Trop à la fois. S’évanouissant de ses pensées pour y resurgir. Alors, surpris et joyeux, il s’exclamait : « Ha ! Ha ! » Le goût de la soupe à la tomate et du pain : « Ha ! » Le violet poussiéreux du ciel au crépuscule : « Ha ! » Les reflets des instruments de bord dans les vitres noires : « Ha ! Ha ! Ha ! Oh, mon Dieu ! » Il était libre d’aller où il voulait. Libre d’agir à sa guise. Il le répéta tout haut à l’écran assombri de son IA : « Nous sommes libres d’agir à notre guise ! » C’était presque terrifiant.
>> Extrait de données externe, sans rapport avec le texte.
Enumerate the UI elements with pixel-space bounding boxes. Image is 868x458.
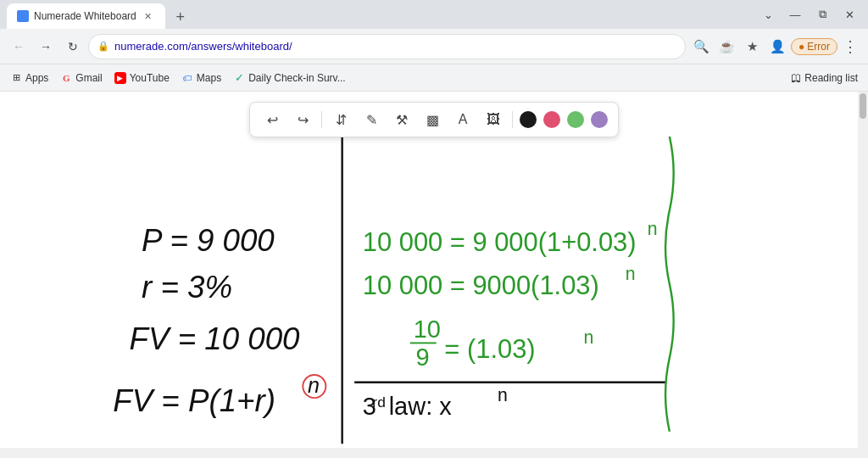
scrollbar-thumb[interactable] xyxy=(860,93,866,119)
profile-button[interactable]: 👤 xyxy=(765,35,789,59)
redo-button[interactable]: ↪ xyxy=(291,108,314,131)
browser-window: Numerade Whiteboard ✕ + ⌄ — ⧉ ✕ ← → ↻ 🔒 … xyxy=(0,0,868,458)
restore-button[interactable]: ⧉ xyxy=(810,3,834,26)
bookmarks-bar: ⊞ Apps G Gmail ▶ YouTube 🏷 Maps ✓ Daily … xyxy=(0,64,868,92)
bookmark-maps[interactable]: 🏷 Maps xyxy=(181,72,221,84)
tools-button[interactable]: ⚒ xyxy=(390,108,414,131)
extensions-button[interactable]: ☕ xyxy=(715,35,738,59)
toolbar-divider-2 xyxy=(512,111,513,128)
svg-text:10 000 = 9000(1.03): 10 000 = 9000(1.03) xyxy=(363,271,599,300)
checkin-icon: ✓ xyxy=(233,72,245,84)
tab-close-button[interactable]: ✕ xyxy=(142,9,155,23)
scrollbar-right[interactable] xyxy=(858,92,868,458)
undo-button[interactable]: ↩ xyxy=(260,108,284,131)
title-bar: Numerade Whiteboard ✕ + ⌄ — ⧉ ✕ xyxy=(0,0,868,29)
search-button[interactable]: 🔍 xyxy=(689,35,713,59)
address-bar[interactable]: 🔒 numerade.com/answers/whiteboard/ xyxy=(88,34,686,59)
svg-text:n: n xyxy=(498,385,508,405)
gmail-icon: G xyxy=(60,72,72,84)
svg-text:r  = 3%: r = 3% xyxy=(142,270,232,304)
error-badge[interactable]: ● Error xyxy=(791,38,837,55)
scrollbar-bottom[interactable] xyxy=(0,448,858,458)
svg-text:n: n xyxy=(583,327,593,348)
tab-favicon xyxy=(17,10,29,22)
nav-icons: 🔍 ☕ ★ 👤 ● Error ⋮ xyxy=(689,35,861,59)
apps-icon: ⊞ xyxy=(10,72,22,84)
svg-text:10: 10 xyxy=(414,316,441,343)
color-black[interactable] xyxy=(520,111,537,128)
browser-menu-button[interactable]: ⋮ xyxy=(839,37,861,56)
bookmark-gmail[interactable]: G Gmail xyxy=(60,72,102,84)
error-dot: ● xyxy=(798,41,804,53)
text-tool-button[interactable]: A xyxy=(451,108,475,131)
whiteboard-svg: P = 9 000 r = 3% FV = 10 000 FV = P(1+r)… xyxy=(0,92,858,448)
tab-area: Numerade Whiteboard ✕ + xyxy=(7,0,753,29)
toolbar-divider-1 xyxy=(321,111,322,128)
pen-tool-button[interactable]: ✎ xyxy=(359,108,383,131)
svg-text:FV = P(1+r): FV = P(1+r) xyxy=(113,383,275,418)
window-controls: ⌄ — ⧉ ✕ xyxy=(756,3,861,26)
lock-icon: 🔒 xyxy=(97,41,109,52)
svg-text:FV = 10 000: FV = 10 000 xyxy=(130,321,300,356)
maps-icon: 🏷 xyxy=(181,72,193,84)
address-text: numerade.com/answers/whiteboard/ xyxy=(114,40,676,53)
youtube-icon: ▶ xyxy=(114,72,126,84)
svg-text:n: n xyxy=(648,219,658,239)
highlighter-button[interactable]: ▩ xyxy=(420,108,444,131)
bookmark-youtube-label: YouTube xyxy=(130,72,170,84)
reload-button[interactable]: ↻ xyxy=(61,35,85,59)
bookmark-checkin-label: Daily Check-in Surv... xyxy=(248,72,345,84)
error-label: Error xyxy=(807,41,830,53)
svg-text:n: n xyxy=(626,264,636,284)
reading-list-button[interactable]: 🕮 Reading list xyxy=(791,72,858,84)
color-purple[interactable] xyxy=(591,111,608,128)
bookmark-apps-label: Apps xyxy=(25,72,48,84)
svg-text:n: n xyxy=(308,373,320,397)
back-button[interactable]: ← xyxy=(7,35,31,59)
bookmark-button[interactable]: ★ xyxy=(740,35,764,59)
svg-text:= (1.03): = (1.03) xyxy=(444,334,535,364)
select-tool-button[interactable]: ⇵ xyxy=(329,108,353,131)
minimize-button[interactable]: — xyxy=(783,3,807,26)
nav-bar: ← → ↻ 🔒 numerade.com/answers/whiteboard/… xyxy=(0,29,868,64)
reading-list-icon: 🕮 xyxy=(791,72,801,84)
svg-text:rd: rd xyxy=(372,394,385,411)
image-tool-button[interactable]: 🖼 xyxy=(481,108,505,131)
close-button[interactable]: ✕ xyxy=(837,3,861,26)
forward-button[interactable]: → xyxy=(34,35,58,59)
color-red[interactable] xyxy=(543,111,560,128)
svg-text:9: 9 xyxy=(416,344,430,371)
active-tab[interactable]: Numerade Whiteboard ✕ xyxy=(7,3,165,29)
svg-text:10 000 = 9 000(1+0.03): 10 000 = 9 000(1+0.03) xyxy=(363,227,637,257)
whiteboard-canvas[interactable]: P = 9 000 r = 3% FV = 10 000 FV = P(1+r)… xyxy=(0,92,858,448)
reading-list-label: Reading list xyxy=(804,72,858,84)
content-area: ↩ ↪ ⇵ ✎ ⚒ ▩ A 🖼 xyxy=(0,92,868,458)
svg-text:law:   x: law: x xyxy=(389,393,453,420)
bookmark-apps[interactable]: ⊞ Apps xyxy=(10,72,48,84)
bookmark-youtube[interactable]: ▶ YouTube xyxy=(114,72,170,84)
bookmark-maps-label: Maps xyxy=(197,72,221,84)
new-tab-button[interactable]: + xyxy=(169,5,192,29)
tab-title: Numerade Whiteboard xyxy=(34,10,136,22)
bookmark-gmail-label: Gmail xyxy=(75,72,102,84)
svg-text:P  = 9 000: P = 9 000 xyxy=(142,223,275,258)
bookmark-checkin[interactable]: ✓ Daily Check-in Surv... xyxy=(233,72,345,84)
whiteboard-toolbar: ↩ ↪ ⇵ ✎ ⚒ ▩ A 🖼 xyxy=(249,102,619,137)
tab-menu-button[interactable]: ⌄ xyxy=(756,3,780,26)
color-green[interactable] xyxy=(567,111,584,128)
Vertigineux. Ka, comme auraient dit les yonsei. Ka, qui était censé être le nom de Mars pour le petit peuple rouge, du japonais ka, qui signifiait feu. On retrouvait ce mot dans plusieurs langues primitives, comme le proto-indo-européen ; enfin, c’est ce que disaient les linguistes.

Il se coula doucement dans le grand lit pratiqué à l’arrière de la cabine et, la tête sur l’oreiller, bercé par le bourdonnement du chauffage électrique, il contempla les étoiles en ronronnant sous l’épaisse couverture qui gardait si bien la chaleur du corps.